The Toronto Women’s Entrepreneurship Forum 2017 took a disruptive approach to the entrepreneurial conference model. Instead of talking heads doling out advice, #TWEF17 was about women entrepreneurs entering into a conversation.
SheEO founder Vicki Saunders has a direct explanation for #TWEF17’s invigorating approach. “Why repeat old approaches in a completely disrupted world?
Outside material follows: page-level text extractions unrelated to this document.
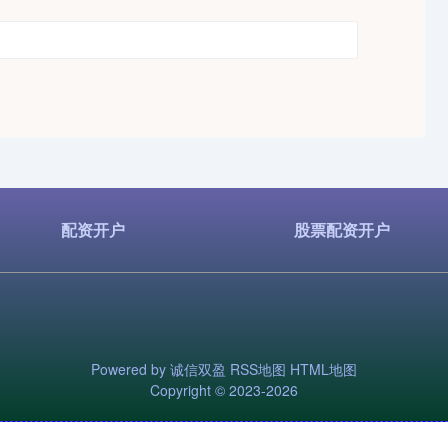
配资开户
股票配资开户
Powered by
诚信双盈
RSS地图
HTML地图
Copyright
© 2023-2026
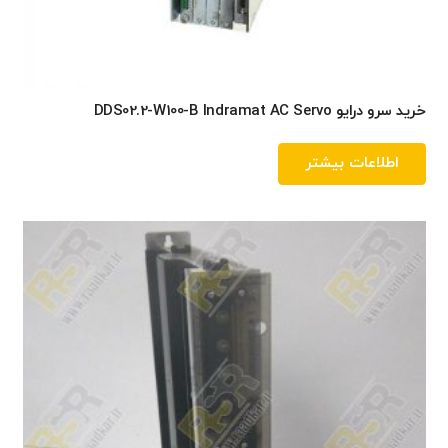
خرید سرو درایو DDS02.2-W100-B Indramat AC Servo
اطلاعات بیشتر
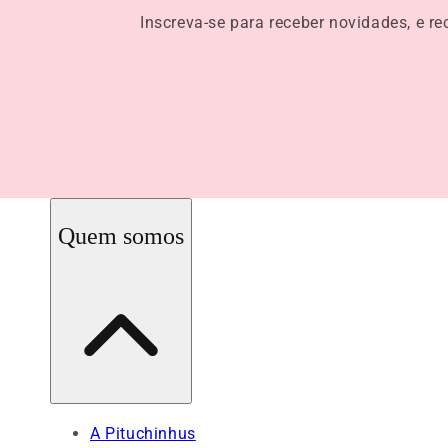
Inscreva-se para receber novidades, e r
Quem somos
A Pituchinhus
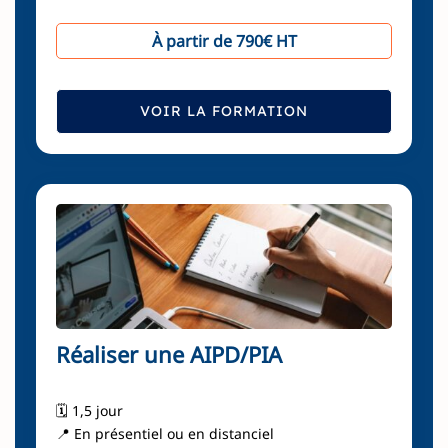
À partir de 790€ HT
VOIR LA FORMATION
Réaliser une AIPD/PIA
🗓️ 1,5 jour
📍 En présentiel ou en distanciel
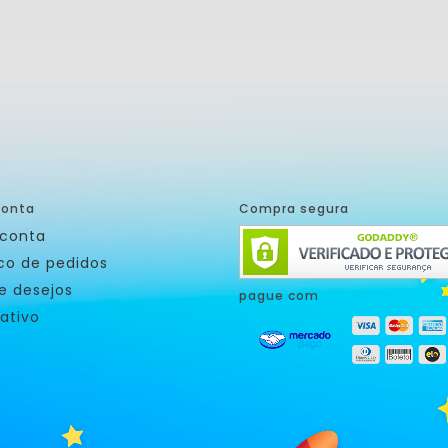
conta
Compra segura
 conta
ico de pedidos
de desejos
pague com
ativo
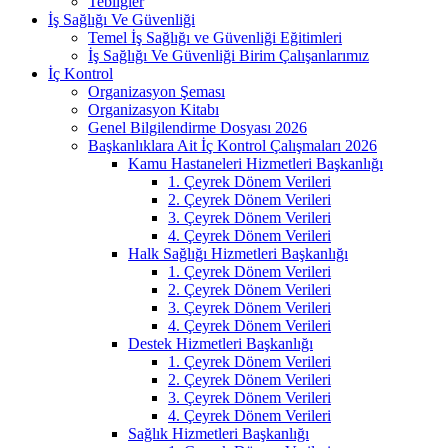
Tebliğler
İş Sağlığı Ve Güvenliği
Temel İş Sağlığı ve Güvenliği Eğitimleri
İş Sağlığı Ve Güvenliği Birim Çalışanlarımız
İç Kontrol
Organizasyon Şeması
Organizasyon Kitabı
Genel Bilgilendirme Dosyası 2026
Başkanlıklara Ait İç Kontrol Çalışmaları 2026
Kamu Hastaneleri Hizmetleri Başkanlığı
1. Çeyrek Dönem Verileri
2. Çeyrek Dönem Verileri
3. Çeyrek Dönem Verileri
4. Çeyrek Dönem Verileri
Halk Sağlığı Hizmetleri Başkanlığı
1. Çeyrek Dönem Verileri
2. Çeyrek Dönem Verileri
3. Çeyrek Dönem Verileri
4. Çeyrek Dönem Verileri
Destek Hizmetleri Başkanlığı
1. Çeyrek Dönem Verileri
2. Çeyrek Dönem Verileri
3. Çeyrek Dönem Verileri
4. Çeyrek Dönem Verileri
Sağlık Hizmetleri Başkanlığı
It’s time for new approaches, from large-scale economic ones to even in the way we run conferences. We’re creating an open, generous environment, one that isn’t telling entrepreneurs what they need to do: it’s building a conversation.”
Part of that conversation was the remarkable mid-conference #RadicalGenerosity session, where women entrepreneurs approached the mic to explain what their enterprise needed: And hands all over the room shot up to offer the exact help that each speaker was asking for.
“At most conferences, you’ve got the experts onstage, and then someone in the audience asks a question or makes a point that resonates perfectly with you—then you never get a chance to speak to that person,” says Saunders. “Our #RadicalGenerosity session addresses that. We find that female entrepreneurs often keep their businesses smaller because they don’t ask for help, they don’t put themselves out there.” The session (and SheEO’s upcoming app) creates a safe space for contact between women who can help each other.
The standing-room only success of the event points to another exciting aspect of Toronto Women’s Entrepreneurship Forum 2017: the city itself. “Toronto right now is so exciting for entrepreneurs,” says Saunders. “It’s a city that gives you permission to get out there and go for it. And for women entrepreneurs, who start businesses at twice the pace of men, we’re saying that there’s no need to replicate what guys are doing: what women are doing is working.”